Exercise details: Across the following data, state how many lines include the word "Metabo". Provide the number alone.

Provided records:
··········

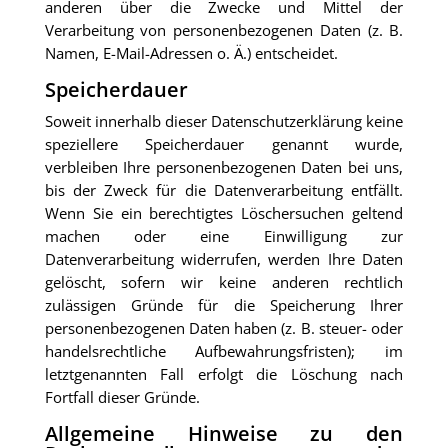
anderen über die Zwecke und Mittel der
Verarbeitung von personenbezogenen Daten (z. B.
Namen, E-Mail-Adressen o. Ä.) entscheidet.
Speicherdauer
Soweit innerhalb dieser Datenschutzerklärung keine
speziellere Speicherdauer genannt wurde,
verbleiben Ihre personenbezogenen Daten bei uns,
bis der Zweck für die Datenverarbeitung entfällt.
Wenn Sie ein berechtigtes Löschersuchen geltend
machen oder eine Einwilligung zur
Datenverarbeitung widerrufen, werden Ihre Daten
gelöscht, sofern wir keine anderen rechtlich
zulässigen Gründe für die Speicherung Ihrer
personenbezogenen Daten haben (z. B. steuer- oder
handelsrechtliche Aufbewahrungsfristen); im
letztgenannten Fall erfolgt die Löschung nach
Fortfall dieser Gründe.
Allgemeine Hinweise zu den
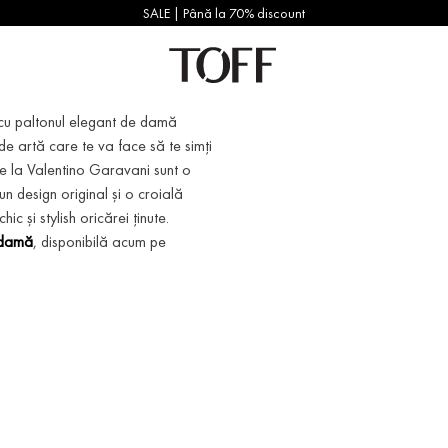
SALE | Până la 70% discount
n cu paltonul elegant de damă
e artă care te va face să te simți
e la Valentino Garavani sunt o
 un design original și o croială
și stylish oricărei ținute.
 damă
, disponibilă acum pe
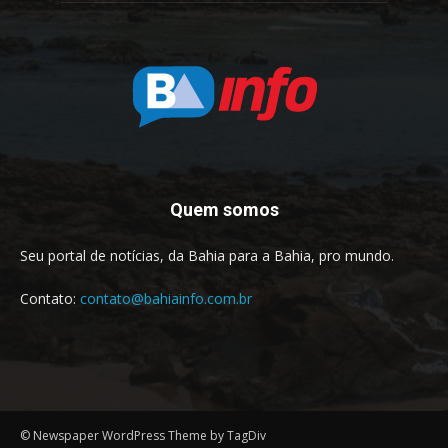
Quem somos
Seu portal de notícias, da Bahia para a Bahia, pro mundo.
Contato:
contato@bahiainfo.com.br
© Newspaper WordPress Theme by TagDiv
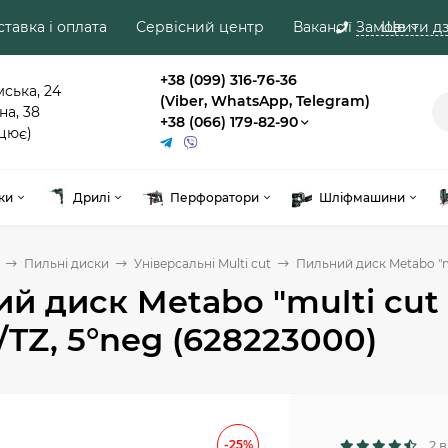
тавка і оплата
Сервісний центр
Вакансії
Замовити дз
Ще
+38 (099) 316-76-36
мська, 24
(Viber, WhatsApp, Telegram)
на, 38
+38 (066) 179-82-90
цює)
ки
Дрилі
Перфоратори
Шліфмашини
Пильні диски
Універсальні Multi cut
Пильний диск Metabo "mul
й диск Metabo "multi cut - 
/TZ, 5°neg (628223000)
-25%
2 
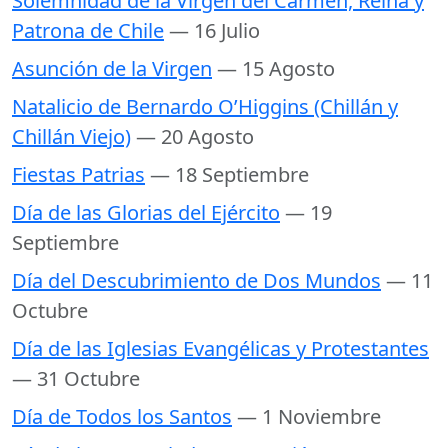
Solemnidad de la Virgen del Carmen, Reina y
Patrona de Chile
— 16 Julio
Asunción de la Virgen
— 15 Agosto
Natalicio de Bernardo O’Higgins (Chillán y
Chillán Viejo)
— 20 Agosto
Fiestas Patrias
— 18 Septiembre
Día de las Glorias del Ejército
— 19
Septiembre
Día del Descubrimiento de Dos Mundos
— 11
Octubre
Día de las Iglesias Evangélicas y Protestantes
— 31 Octubre
Día de Todos los Santos
— 1 Noviembre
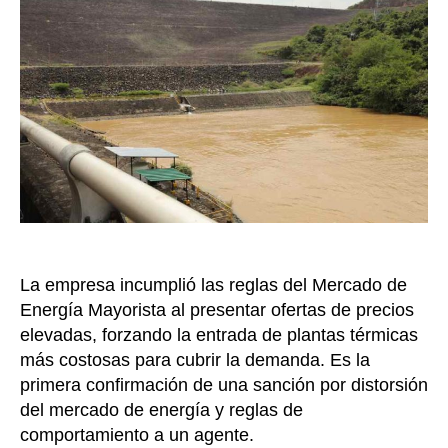
Enel
por
distor
en
la
forma
del
precio
en
bolsa
de
energí
La empresa incumplió las reglas del Mercado de
Energía Mayorista al presentar ofertas de precios
elevadas, forzando la entrada de plantas térmicas
más costosas para cubrir la demanda. Es la
primera confirmación de una sanción por distorsión
del mercado de energía y reglas de
comportamiento a un agente.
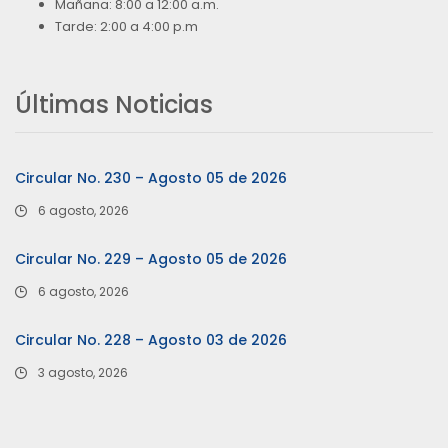
Mañana: 8:00 a 12:00 a.m.
Tarde: 2:00 a 4:00 p.m
Últimas Noticias
Circular No. 230 – Agosto 05 de 2026
6 agosto, 2026
Circular No. 229 – Agosto 05 de 2026
6 agosto, 2026
Circular No. 228 – Agosto 03 de 2026
3 agosto, 2026
…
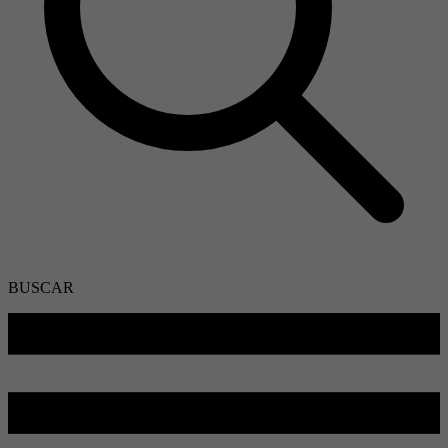
BUSCAR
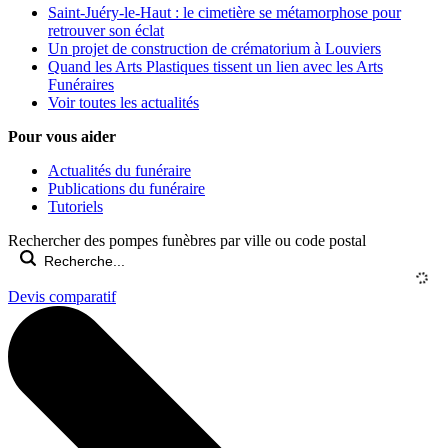
Saint-Juéry-le-Haut : le cimetière se métamorphose pour
retrouver son éclat
Un projet de construction de crématorium à Louviers
Quand les Arts Plastiques tissent un lien avec les Arts
Funéraires
Voir toutes les actualités
Pour vous aider
Actualités du funéraire
Publications du funéraire
Tutoriels
Rechercher des pompes funèbres par ville ou code postal
Devis comparatif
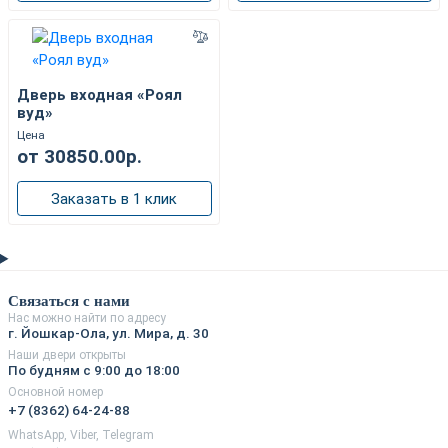
Дверь входная «Роял
вуд»
Цена
от 30850.00р.
Заказать в 1 клик
Связаться с нами
Нас можно найти по адресу
г. Йошкар-Ола, ул. Мира, д. 30
Наши двери открыты
По будням с 9:00 до 18:00
Основной номер
+7 (8362) 64-24-88
WhatsApp, Viber, Telegram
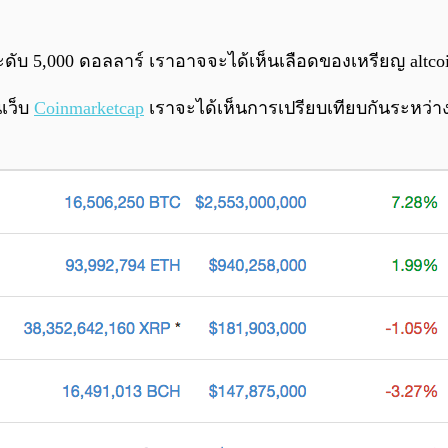
ะดับ 5,000 ดอลลาร์ เราอาจจะได้เห็นเลือดของเหรียญ altcoi
นเว็บ
Coinmarketcap
เราจะได้เห็นการเปรียบเทียบกันระหว่างร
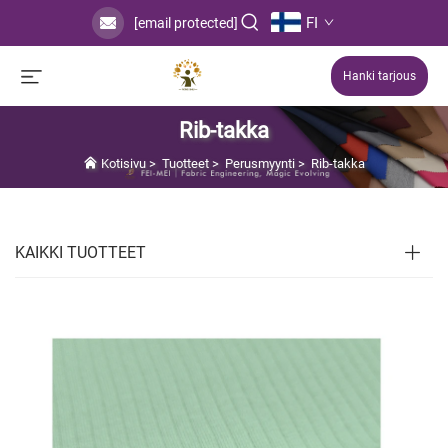
FI
[email protected]
Hanki tarjous
Rib-takka
Kotisivu
>
Tuotteet
>
Perusmyynti
>
Rib-takka
KAIKKI TUOTTEET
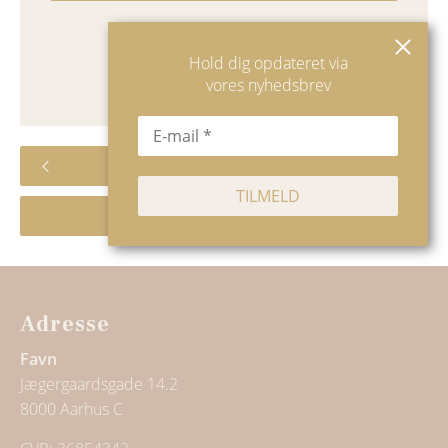
Hold dig opdateret via
BOOK NHT-FORLØB HER
vores nyhedsbrev
NADA CAFÉ
REIKI HEALING
Adresse
Favn
Jægergaardsgade 14.2
8000 Aarhus C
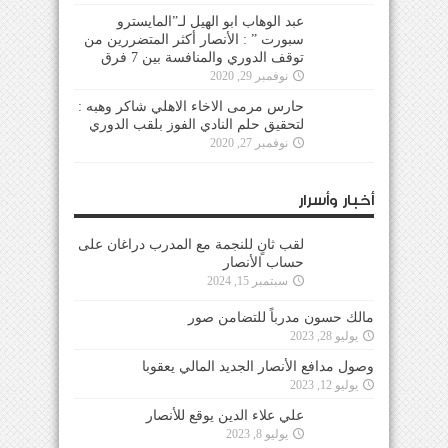
عبد الوهاب ابو الهيل لـ”المايسترو
سبورت ” : الأنصار أكثر المتضررين من
توقف الدوري والمنافسة بين 7 فرق
نوفمبر 29, 2020
حارس مرمى الاخاء الاهلي شاكر وهبه :
لتحقيق حلم النادي الفوز بلقب الدوري
نوفمبر 27, 2020
أخبار وأسرار
لقب ثانٍ للنجمة مع المدرب دراغان على
حساب الأنصار
سبتمبر 15, 2024
مالك حسون مدرباً للتضامن صور
يوليو 28, 2023
وصول مدافع الأنصار الجديد المالي يعقوبا
يوليو 12, 2023
علي علاء الدين يوقع للأنصار
يوليو 8, 2023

··········

Task output: 2